#### [Assignment]
Omit the pictures, then write out every entry exactly as it reads.
++++++
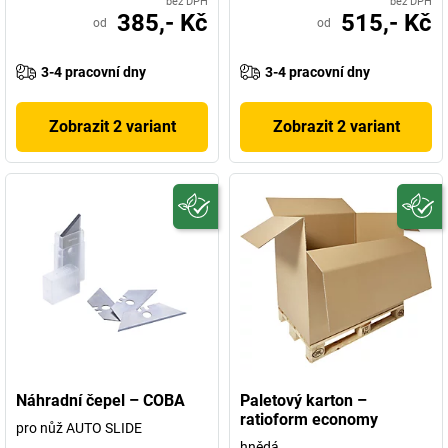
bez DPH
bez DPH
385,- Kč
515,- Kč
od
od
3-4 pracovní dny
3-4 pracovní dny
Zobrazit 2 variant
Zobrazit 2 variant
Náhradní čepel – COBA
Paletový karton –
ratioform economy
pro nůž AUTO SLIDE
hnědá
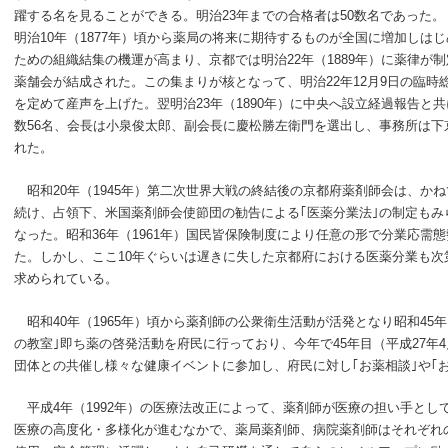
躍する名を見ることができる。明治23年までの合格者は50数名であった。
明治10年（1877年）頃から薬局の将来に期待するものが全国に増加しは
ための組織結集の機運が高まり、京都では明治22年（1889年）に薬律が
薬舗会が結成された。この集まりが核となって、明治22年12月9日の臨
を定めて産声を上げた。翌明治23年（1890年）に中央へ設立経過報告と
数56名、会長は小泉俊太郎、副会長に慶松勝左衛門を選出し、事務所は下
れた。
昭和20年（1945年）第二次世界大戦の終結後の京都府薬剤師会は、か
続け、占領下、米国薬剤師会使節団の勧告による｢医薬分業法｣の制定も
なった。昭和36年（1961年）国民皆保険制度により任意の形で分業応需
た。しかし、ここ10年ぐらいは遅きに失した京都府における医薬分業も
求められている。
昭和40年（1965年）頃から薬剤師の公衆衛生活動が活発となり昭和45
の教室｣即ち薬の啓発活動を府民に行っており、今年で45年目（平成27年
団体との共催し様々な健康イベントに参加し、府民に対し｢お薬相談｣や｢
平成4年（1992年）の医療法改正によって、薬剤師が医療の担い手とし
医療の高度化・多様化が進むなかで、薬局薬剤師、病院薬剤師はそれぞれ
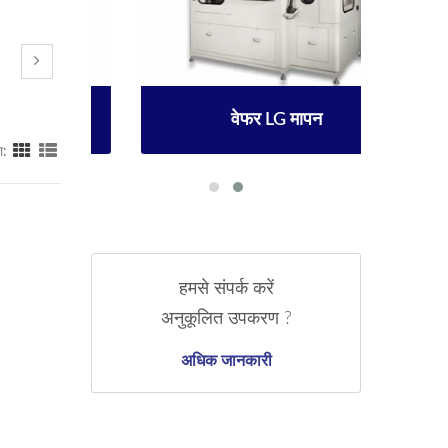
वेफर LG मापन
ा:
हमसे संपर्क करें
अनुकूलित उपकरण ?
अधिक जानकारी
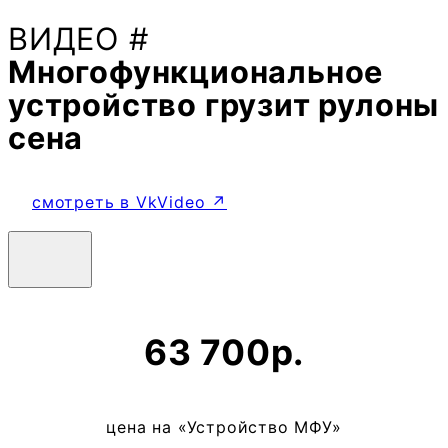
ВИДЕО #
Многофункциональное
устройство грузит рулоны
сена
смотреть в VkVideo ↗
63 700р.
цена на «Устройство МФУ»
++++++
#### [Solution to the problem]
bez DPH
bez DPH
385,- Kč
515,- Kč
od
od
3-4 pracovní dny
3-4 pracovní dny
Zobrazit 2 variant
Zobrazit 2 variant
Náhradní čepel – COBA
Paletový karton –
ratioform economy
pro nůž AUTO SLIDE
hnědá
躍する名を見ることができる。明治23年までの合格者は50数名であった。
明治10年（1877年）頃から薬局の将来に期待するものが全国に増加しは
ための組織結集の機運が高まり、京都では明治22年（1889年）に薬律が
薬舗会が結成された。この集まりが核となって、明治22年12月9日の臨
を定めて産声を上げた。翌明治23年（1890年）に中央へ設立経過報告と
数56名、会長は小泉俊太郎、副会長に慶松勝左衛門を選出し、事務所は下
れた。
昭和20年（1945年）第二次世界大戦の終結後の京都府薬剤師会は、か
続け、占領下、米国薬剤師会使節団の勧告による｢医薬分業法｣の制定も
なった。昭和36年（1961年）国民皆保険制度により任意の形で分業応需
た。しかし、ここ10年ぐらいは遅きに失した京都府における医薬分業も
求められている。
昭和40年（1965年）頃から薬剤師の公衆衛生活動が活発となり昭和45
の教室｣即ち薬の啓発活動を府民に行っており、今年で45年目（平成27年
団体との共催し様々な健康イベントに参加し、府民に対し｢お薬相談｣や｢
平成4年（1992年）の医療法改正によって、薬剤師が医療の担い手とし
医療の高度化・多様化が進むなかで、薬局薬剤師、病院薬剤師はそれぞれ
वेफर LG मापन
ा:
हमसे संपर्क करें
अनुकूलित उपकरण ?
अधिक जानकारी
ВИДЕО #
Многофункциональное
устройство грузит рулоны
сена
смотреть в VkVideo ↗
63 700р.
цена на «Устройство МФУ»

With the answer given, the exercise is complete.